> Records provided:

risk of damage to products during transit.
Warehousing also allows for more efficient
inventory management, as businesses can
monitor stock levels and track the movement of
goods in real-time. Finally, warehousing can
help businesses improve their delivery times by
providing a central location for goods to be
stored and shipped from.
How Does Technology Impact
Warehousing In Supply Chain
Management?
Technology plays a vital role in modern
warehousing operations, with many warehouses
==
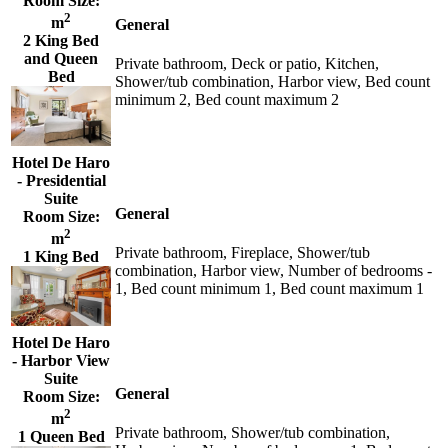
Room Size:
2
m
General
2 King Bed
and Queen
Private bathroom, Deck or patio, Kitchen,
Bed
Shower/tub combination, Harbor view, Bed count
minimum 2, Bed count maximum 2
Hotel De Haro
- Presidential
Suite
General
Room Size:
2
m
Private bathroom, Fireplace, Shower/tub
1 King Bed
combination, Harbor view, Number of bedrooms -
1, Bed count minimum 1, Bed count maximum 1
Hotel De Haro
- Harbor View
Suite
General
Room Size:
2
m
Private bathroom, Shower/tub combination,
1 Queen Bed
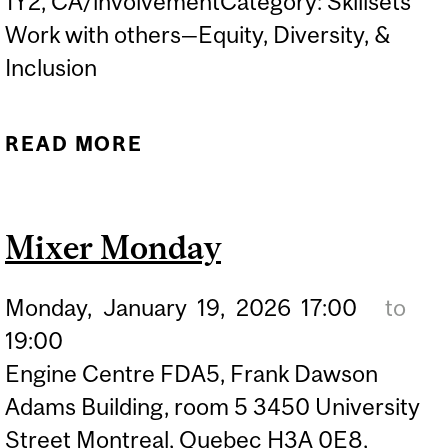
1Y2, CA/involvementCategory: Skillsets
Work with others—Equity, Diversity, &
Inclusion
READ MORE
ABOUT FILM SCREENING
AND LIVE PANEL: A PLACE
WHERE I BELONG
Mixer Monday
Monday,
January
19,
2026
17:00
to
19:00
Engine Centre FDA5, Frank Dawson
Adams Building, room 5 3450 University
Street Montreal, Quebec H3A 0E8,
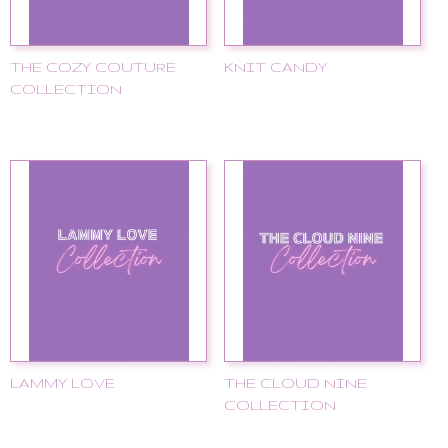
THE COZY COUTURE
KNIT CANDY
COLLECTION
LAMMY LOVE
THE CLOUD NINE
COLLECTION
--
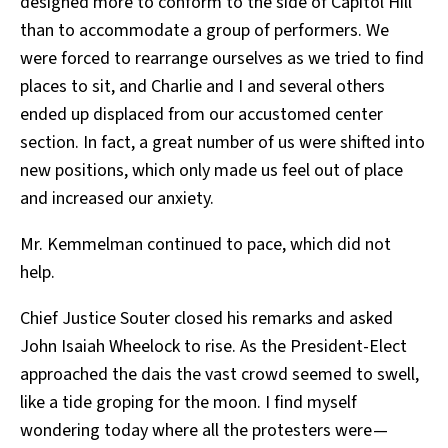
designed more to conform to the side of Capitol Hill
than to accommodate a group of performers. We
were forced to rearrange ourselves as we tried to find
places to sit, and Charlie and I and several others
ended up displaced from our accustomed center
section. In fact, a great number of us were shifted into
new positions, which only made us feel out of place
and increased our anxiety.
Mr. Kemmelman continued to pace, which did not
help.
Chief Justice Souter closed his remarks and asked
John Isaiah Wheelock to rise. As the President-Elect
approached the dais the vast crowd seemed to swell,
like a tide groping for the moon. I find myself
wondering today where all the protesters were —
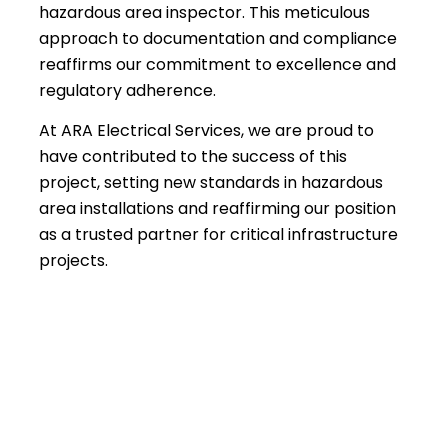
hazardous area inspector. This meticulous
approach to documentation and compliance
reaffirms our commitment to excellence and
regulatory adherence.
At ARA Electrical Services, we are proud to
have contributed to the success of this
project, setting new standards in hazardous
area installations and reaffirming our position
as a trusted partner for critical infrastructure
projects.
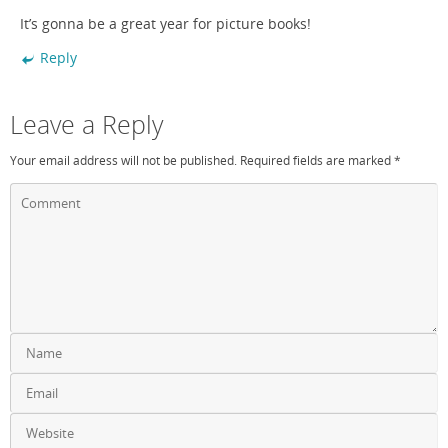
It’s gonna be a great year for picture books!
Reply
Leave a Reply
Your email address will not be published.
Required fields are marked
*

> Exercise objective: Reproduce each line of the material in which the string "bathroom" occurs.

> Answer for this exercise:
Private bathroom, Deck or patio, Kitchen,
Private bathroom, Fireplace, Shower/tub
Private bathroom, Shower/tub combination,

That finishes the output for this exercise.